Selected test cases give interesting food for thought on how to operationally use the produced maps that could potentially help with depicting the possible final extent of recently started wildfire events. Needless to say, event-specific studies should also take into account the dynamic effect of wind data, fuel moisture content, phenological state, and fire fighting actions on the fire front extent. Such contributions are not taken into account by the proposed static mapping, but are of course considered by the wildfire spread model and tools available in literature [
54,
55,
56,
57]. When the focus is on the single wildfire event, fires developed under particularly severe weather conditions or when fire fighting operations are compromised may also affect areas with low fire susceptibility [
25].
Even if the proposed susceptibility maps can help Civil Protection Authorities and decision makers in wildfire management and long-term land use planning, they constitute the backbone of several possible hazard and risk mapping procedures, which may range from the static assessment to the dynamic one.

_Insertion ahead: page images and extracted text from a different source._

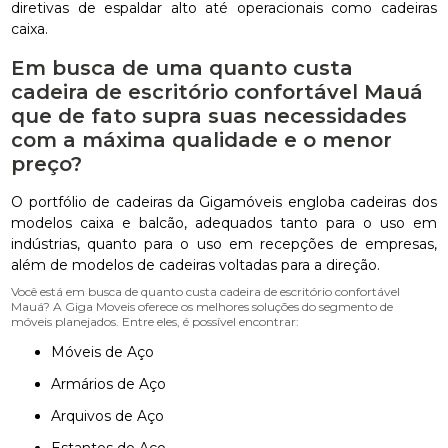
diretivas de espaldar alto até operacionais como cadeiras
caixa.
Em busca de uma quanto custa
cadeira de escritório confortável Mauá
que de fato supra suas necessidades
com a máxima qualidade e o menor
preço?
O portfólio de cadeiras da Gigamóveis engloba cadeiras dos
modelos caixa e balcão, adequados tanto para o uso em
indústrias, quanto para o uso em recepções de empresas,
além de modelos de cadeiras voltadas para a direção.
Você está em busca de quanto custa cadeira de escritório confortável
Mauá? A Giga Moveis oferece os melhores soluções do segmento de
móveis planejados. Entre eles, é possível encontrar:
Móveis de Aço
Armários de Aço
Arquivos de Aço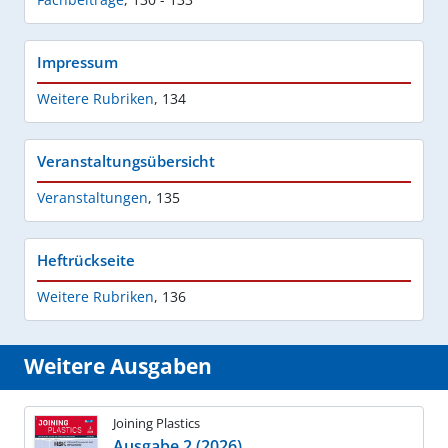
Impressum
Weitere Rubriken
,
134
Veranstaltungsübersicht
Veranstaltungen
,
135
Heftrückseite
Weitere Rubriken
,
136
Weitere Ausgaben
Joining Plastics
Ausgabe 2 (2026)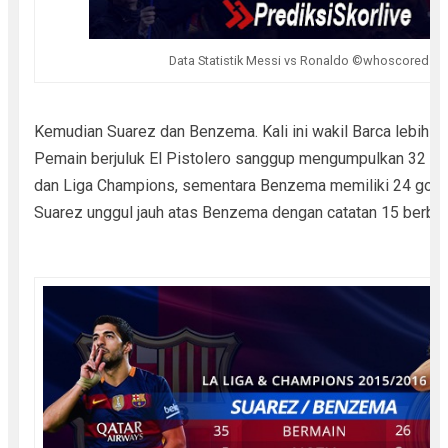
Data Statistik Messi vs Ronaldo ©whoscored.c
Kemudian Suarez dan Benzema. Kali ini wakil Barca lebih bai
Pemain berjuluk El Pistolero sanggup mengumpulkan 32 gol
dan Liga Champions, sementara Benzema memiliki 24 gol. D
Suarez unggul jauh atas Benzema dengan catatan 15 berban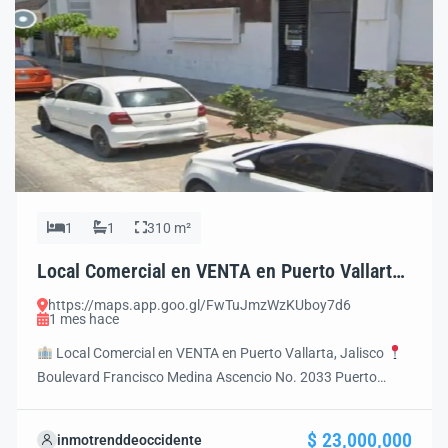
1
1
310 m²
Local Comercial en VENTA en Puerto Vallarta |
Excelente Ubicación Comercial
https://maps.app.goo.gl/FwTuJmzWzKUboy7d6
1 mes hace
Local Comercial en VENTA en Puerto Vallarta, Jalisco
Boulevard Francisco Medina Ascencio No. 2033 Puerto
Vallarta, Jalisco
HIGHLIGHTS
310.12 m² de
construcción
Uso de Suelo Mixto
Dos accesos
$ 23,000,000
inmotrenddeoccidente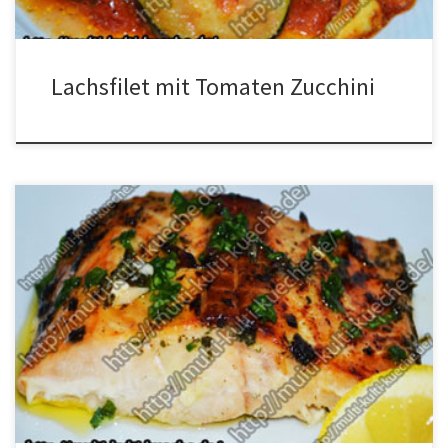
Lachsfilet mit Tomaten Zucchini
Zutaten für Lachsfilet in Honig Kräuter 750g Lachsfilet Zum
bestreuen:etwas Basilikum Für die Marinade:3EL. Honig5 EL.
Italienische Kräuter5 EL. Oliven ÖlSalz und Pfeffer Zubereitung für
Lachsfilet in Honig Kräuter Öl, Kräuter und Honig vermischen. Den
Lachs in eine Form legen und mit Salz und Pfeffer würzen. Nun die
Marinade über […]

Actually, analogous ML based susceptibility maps are used operationally by the Italian Civil Protection in order to modulate the outputs of dynamic forecasts of Fine Fuel Moisture Content, the potential rate of spread and fire-line intensity, embedded in the RISICO fire danger rating system [
58,
59,
60]. The very same principle expressed in this work—the identification of reduced size areas where most of the wildfire events occur—is adopted in selected outputs of RISICO forecasts, in order to reduce overestimation of wildfire danger in low susceptibility areas.
The work presented in this paper constitutes a milestone of the modeling approach who started at the regional scale [
25] and is now established at the national scale. Future works will be devoted to trans-boundary case studies, where susceptibility maps at the macro-regional scale could help in transboundary risk assessment procedures.